Department of Surgery, Duke University Medical Center (DUMC), Durham, NC, USA.
Duke Cancer Institute, Duke University, Durham, NC, USA.
Ann Surg Oncol. 2023 Oct;30(10):6141-6150. doi: 10.1245/s10434-023-13880-y. Epub 2023 Jul 19.
Benefits of a pathologic complete response (pCR) following neoadjuvant therapy are well established, yet outcomes for older women are understudied. We sought to examine the pCR and overall survival (OS) rates of women with estrogen receptor (ER) positive breast cancer across age groups.
Women diagnosed with cT1-4, N0-3, M0, ER+/HER2- breast cancer (2010-2018) who underwent neoadjuvant chemotherapy (NACT) or neoadjuvant endocrine therapy (NET) followed by surgery were selected from the National Cancer Database and categorized by age. Differences were tested, and Cox proportional hazards models were used to estimate the association of response with OS after adjustment for covariates.

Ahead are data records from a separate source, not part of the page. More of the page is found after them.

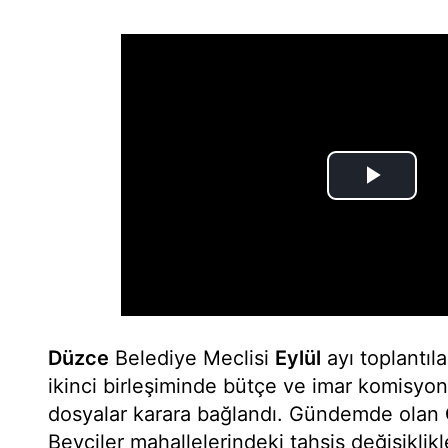
Düzce
Belediye Meclisi
Eylül
ayı toplantıl
ikinci birleşiminde bütçe ve imar komisyo
dosyalar karara bağlandı. Gündemde olan
Beyciler mahallelerindeki tahsis değişiklikl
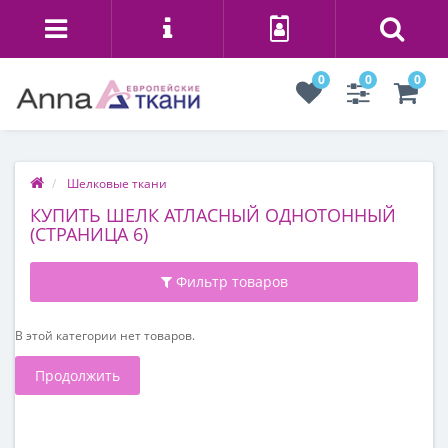
0
0
0
Шелковые ткани
КУПИТЬ ШЕЛК АТЛАСНЫЙ ОДНОТОННЫЙ
(СТРАНИЦА 6)
Фильтр товаров
В этой категории нет товаров.
Продолжить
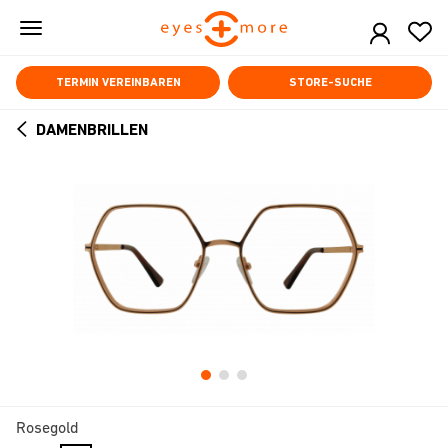
Skip
to
main
content
TERMIN VEREINBAREN
STORE-SUCHE
DAMENBRILLEN
ARROW
BACK
Rosegold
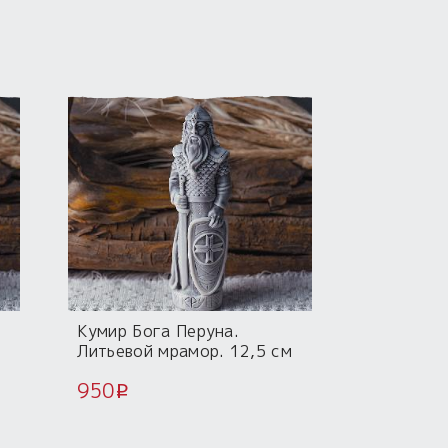
Кумир Бога Перуна.
Литьевой мрамор. 12,5 см
950
i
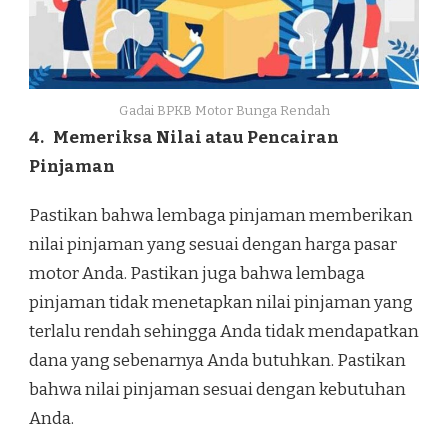
Gadai BPKB Motor Bunga Rendah
4.
Memeriksa Nilai atau Pencairan
Pinjaman
Pastikan bahwa lembaga pinjaman memberikan
nilai pinjaman yang sesuai dengan harga pasar
motor Anda. Pastikan juga bahwa lembaga
pinjaman tidak menetapkan nilai pinjaman yang
terlalu rendah sehingga Anda tidak mendapatkan
dana yang sebenarnya Anda butuhkan. Pastikan
bahwa nilai pinjaman sesuai dengan kebutuhan
Anda.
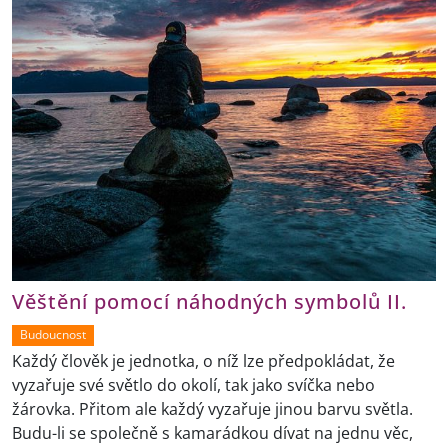
Věštění pomocí náhodných symbolů II.
Budoucnost
Každý člověk je jednotka, o níž lze předpokládat, že
vyzařuje své světlo do okolí, tak jako svíčka nebo
žárovka. Přitom ale každý vyzařuje jinou barvu světla.
Budu-li se společně s kamarádkou dívat na jednu věc,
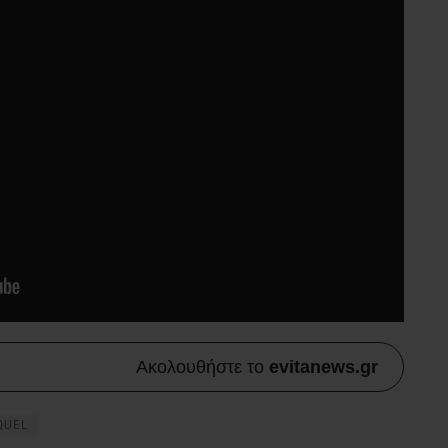
Ακολουθήστε το
evitanews.gr
QUEL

In the 43,009-patient cohort, 84.8% received NACT and 15.2% received NET. Of those aged ≥ 70 (N = 5623), 51.0% received NACT, and 49.0% received NET. Compared with younger women receiving NACT, older women were less likely to have a breast or nodal pCR [no pCR by age: 85.1% (≥ 70 years) vs 82.2% (50-69 years) vs 77.7% (< 50 years), p < 0.001]. Rates of pCR were similarly low for all women receiving NET [no pCR by age: 95.6% (≥ 70 years) vs 95% (50-69 years) vs 96% (< 50 years), p = 0.06]. After adjustment, pCR after NACT was not associated with OS for older patients, but better survival outcomes were noted for older patients achieving pCR after NET.

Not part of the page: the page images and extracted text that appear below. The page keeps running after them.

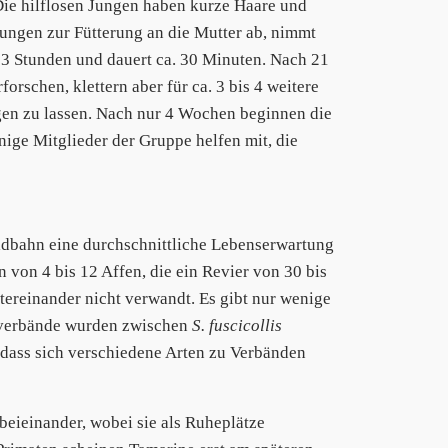
ie hilflosen Jungen haben kurze Haare und
Jungen zur Fütterung an die Mutter ab, nimmt
s 3 Stunden und dauert ca. 30 Minuten. Nach 21
rschen, klettern aber für ca. 3 bis 4 weitere
gen zu lassen. Nach nur 4 Wochen beginnen die
ige Mitglieder der Gruppe helfen mit, die
ldbahn eine durchschnittliche Lebenserwartung
n von 4 bis 12 Affen, die ein Revier von 30 bis
ereinander nicht verwandt. Es gibt nur wenige
nverbände wurden zwischen
S. fuscicollis
 dass sich verschiedene Arten zu Verbänden
beieinander, wobei sie als Ruheplätze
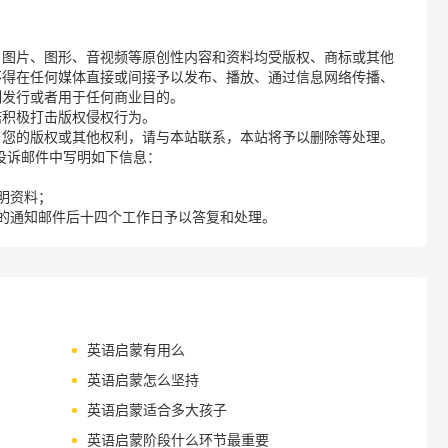
、图片、图形、音视频等原创性内容和资料均受版权、商标或其他
不得在任何媒体直接或间接予以发布、播放、通过信息网络传播、
制发行或者用于任何商业目的。
诺积极打击版权侵权行为。
了您的版权或其他权利，请与本站联系，本站将予以删除等处理。
请您在投诉邮件中写明如下信息：
明资料；
的通知邮件后十四个工作日予以答复和处理。
英语启蒙有用么
英语启蒙怎么坚持
英语启蒙适合多大孩子
英语启蒙阶段什么环节最重要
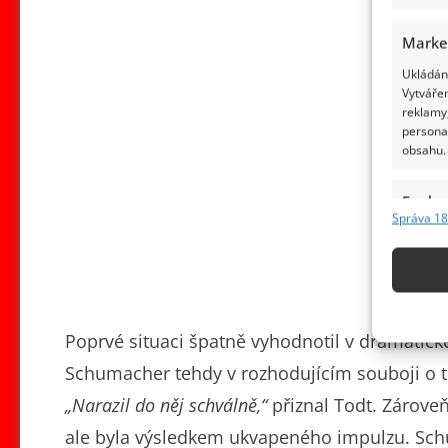
Marke
Ukládání
Vytvářen
reklamy,
persona
obsahu.
Funkc
Správa 18
Přiřazov
Identifi
Použív
základ
Poprvé situaci špatně vyhodnotil v dramatick
Schumacher tehdy v rozhodujícím souboji o tit
Zajišt
„Narazil do něj schválně,“
přiznal Todt. Zárove
odstra
obsahu
ale byla výsledkem ukvapeného impulzu. Sch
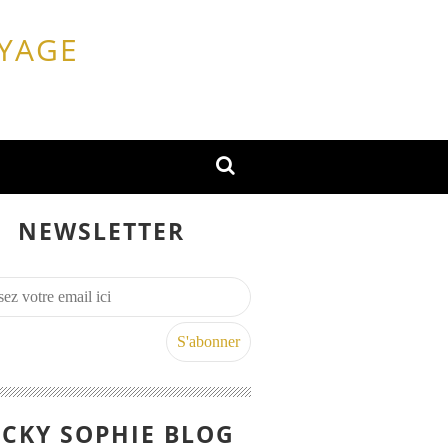
OYAGE
NEWSLETTER
CKY SOPHIE BLOG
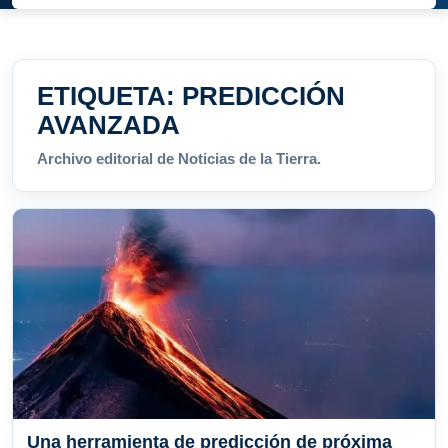
ETIQUETA:
PREDICCIÓN
AVANZADA
Archivo editorial de Noticias de la Tierra.
Una herramienta de predicción de próxima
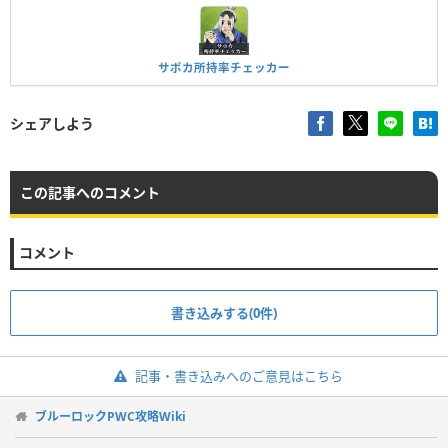
サポカ所持率チェッカー
シェアしよう
この記事へのコメント
コメント
書き込みする(0件)
記事・書き込みへのご意見はこちら
ブルーロックPWC攻略Wiki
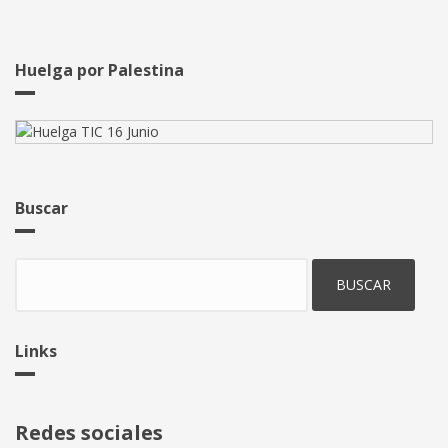
Huelga por Palestina
Buscar
Buscar
Links
Redes sociales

For women with ER+/HER2- breast cancer, pCR rates after NACT are lower in older women compared with younger women, and are equally low after NET for all women. However, pCR after NET is associated with improved OS among older women, unlike pCR after NACT.
新辅助治疗后病理完全缓解(pCR)的益处已得到充分证实,但针对老年女性的研究结果尚不清楚。我们旨在研究不同年龄组中雌激素受体(ER)阳性乳腺癌患者的 pCR 率和总生存率(OS)。
从国家癌症数据库中选择了 2010 年至 2018 年间诊断为 cT1-4、N0-3、M0、ER+/HER2-乳腺癌(新辅助化疗(NACT)或新辅助内分泌治疗(NET)后手术)的女性,并按年龄分类。通过检验差异,并使用 Cox 比例风险模型估计在调整协变量后,反应与 OS 之间的关联。
在 43009 例患者队列中,84.8%接受了 NACT,15.2%接受了 NET。在≥70 岁的患者中(N=5623),51.0%接受了 NACT,49.0%接受了 NET。与接受 NACT 的年轻女性相比,老年女性的乳房或淋巴结 pCR 可能性较小[无 pCR 按年龄:85.1%(≥70 岁)vs 82.2%(50-69 岁)vs 77.7%(<50 岁),p<0.001]。所有接受 NET 的女性的 pCR 率也同样较低[无 pCR 按年龄:95.6%(≥70 岁)vs 95%(50-69 岁)vs 96%(<50 岁),p=0.06]。调整后,NACT 后 pCR 与老年患者的 OS 无关,但 NET 后达到 pCR 的老年患者的生存结局更好。
对于 ER+/HER2-乳腺癌患者,与年轻女性相比,NACT 后 pCR 率在老年女性中较低,而所有女性接受 NET 后的 pCR 率也较低。然而,与 NACT 后 pCR 不同,NET 后 pCR 与老年女性的 OS 改善相关。